* [Task to carry out]: From the entries that follow, reproduce exactly and only the lines from the line with "Powered by Algolia (275, 11)" to the line with "GitHub Repository (119, 1604)", endpoints included.

╭─ Raw data

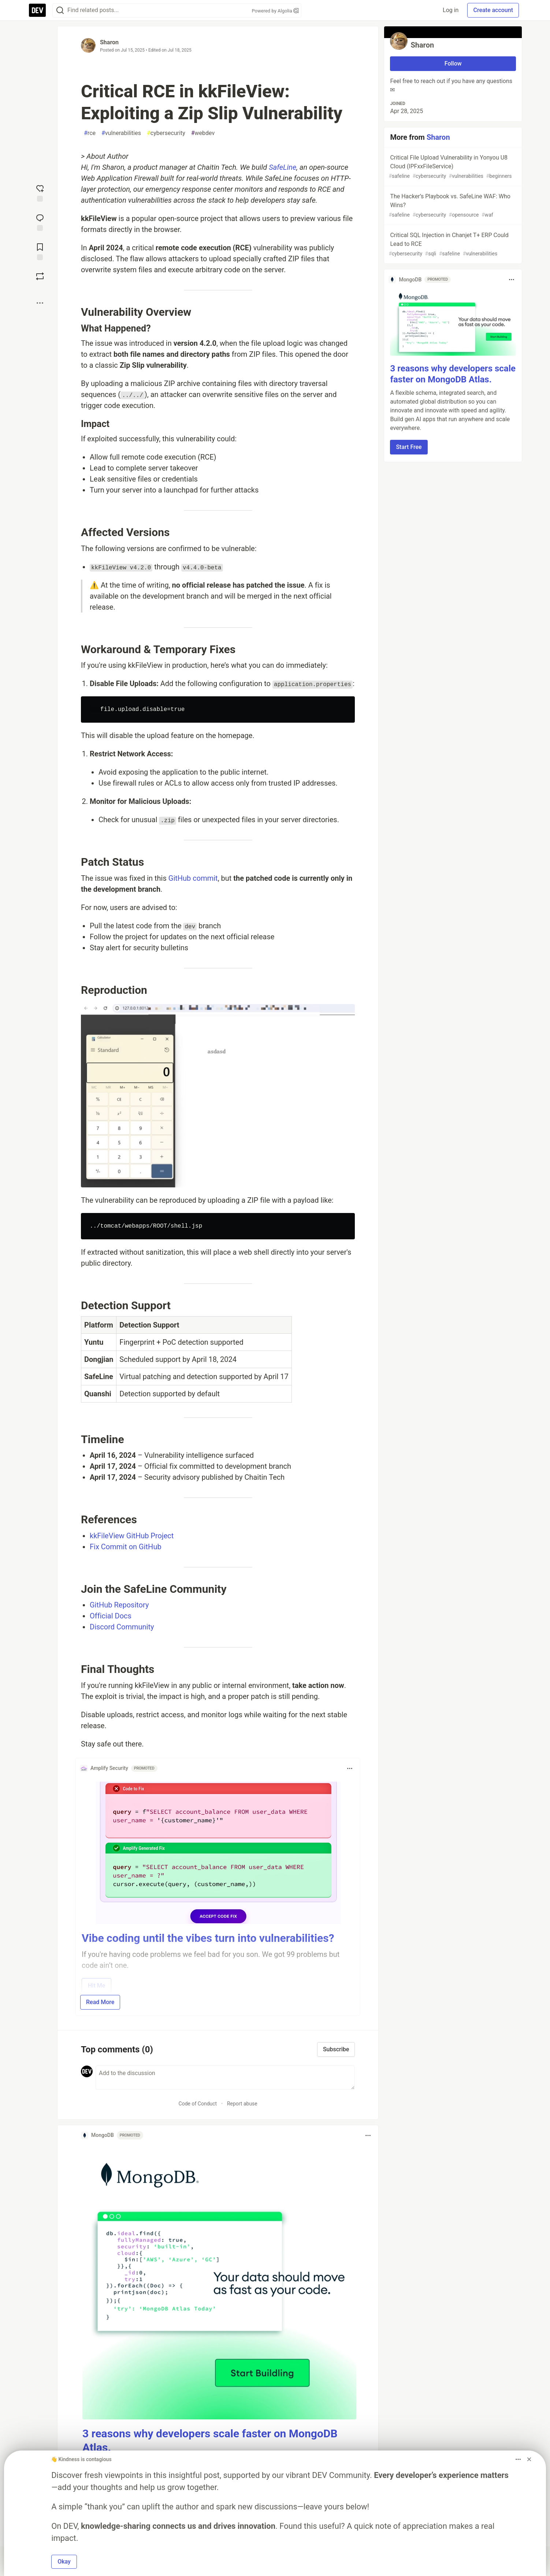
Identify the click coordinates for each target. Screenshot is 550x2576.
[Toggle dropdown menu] (350, 1768)
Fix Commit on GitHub (125, 1546)
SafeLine (282, 167)
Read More (100, 2002)
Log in (450, 10)
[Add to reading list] (40, 251)
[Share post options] (40, 303)
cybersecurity (166, 133)
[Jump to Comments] (40, 221)
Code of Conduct (198, 2104)
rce (90, 133)
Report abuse (242, 2104)
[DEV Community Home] (37, 10)
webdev (203, 133)
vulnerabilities (121, 133)
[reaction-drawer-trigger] (39, 192)
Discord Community (122, 1626)
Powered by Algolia (275, 11)
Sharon (109, 42)
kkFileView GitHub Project (132, 1535)
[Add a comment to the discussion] (225, 2077)
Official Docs (110, 1615)
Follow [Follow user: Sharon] (453, 63)
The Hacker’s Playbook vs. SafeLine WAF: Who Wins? (452, 206)
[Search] (60, 10)
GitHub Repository (119, 1604)
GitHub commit (193, 878)
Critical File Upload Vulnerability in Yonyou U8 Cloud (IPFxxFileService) (452, 167)
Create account (493, 10)
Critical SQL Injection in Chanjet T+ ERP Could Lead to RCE (452, 245)
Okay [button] (64, 2561)
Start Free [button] (408, 446)
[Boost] (40, 276)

╰─

* [Response below]:
Powered by Algolia (275, 11)
Sharon (109, 42)
kkFileView GitHub Project (132, 1535)
[Add a comment to the discussion] (225, 2077)
Official Docs (110, 1615)
Follow [Follow user: Sharon] (453, 63)
The Hacker’s Playbook vs. SafeLine WAF: Who Wins? (452, 206)
[Search] (60, 10)
GitHub Repository (119, 1604)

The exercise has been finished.